San Francisco's parks rank 6th best in the U.S.
A national nonprofit has ranked San Francisco's park system as the 6th best in the U.S.
San Francisco received high marks for access and investment.
Washington D.C.'s park system came in first place in the ranking.
SAN FRANCISCO - San Francisco's park system has been ranked as one of the best in the country.
What we know
The city ranked sixth on a national index moving up one spot from last year.
According to a study by the Trust For Public Land, investments and access to parks are major factors contributing to San Francisco's high ranking.
Other Bay Area cities in the 'Top 50' were Fremont at number 38, San Jose at 41 and Oakland at 44.
Dig deeper
The ParkScore Index compares park systems across the country's 100 most populated cities in the U.S. San Francisco received 80.2 points out of 100 based on five categories including; acreage, acreage, access, investment, amenities and equity.
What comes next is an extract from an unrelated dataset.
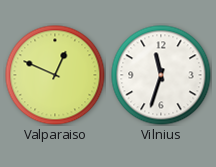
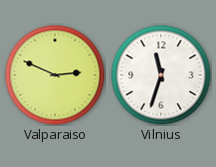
Valparaiso: 12:49 -> 2:49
The city scored perfect scores in the categories of access and investment.
Access looks at the percentage of a city's residents that live within a walkable half-mile of a park. Investment looks at the relative financial health of a city's park system, which is essential to ensuring the park system is maintained at a high level, according to the index.
Washington D.C.'s park system came in first place, with Irvine, California and Minneapolis, Minnesota rounding out the top three in the rankings.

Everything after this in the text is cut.